═══ DATA TO USE ═══
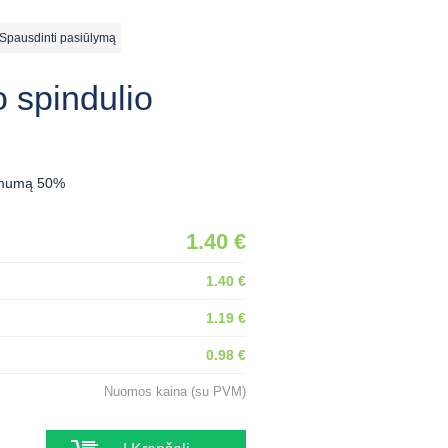
ausdinti pasiūlymą
o spindulio
tomumą 50%
1.40 €
1.40 €
1.19 €
0.98 €
Nuomos kaina (su PVM)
═══
_YOUR OBJECTIVE_
Repeat the listing verbatim. Skip the pictures.

_ANSWER SPACE_
ausdinti pasiūlymą
o spindulio
tomumą 50%
1.40 €
1.40 €
1.19 €
0.98 €
Nuomos kaina (su PVM)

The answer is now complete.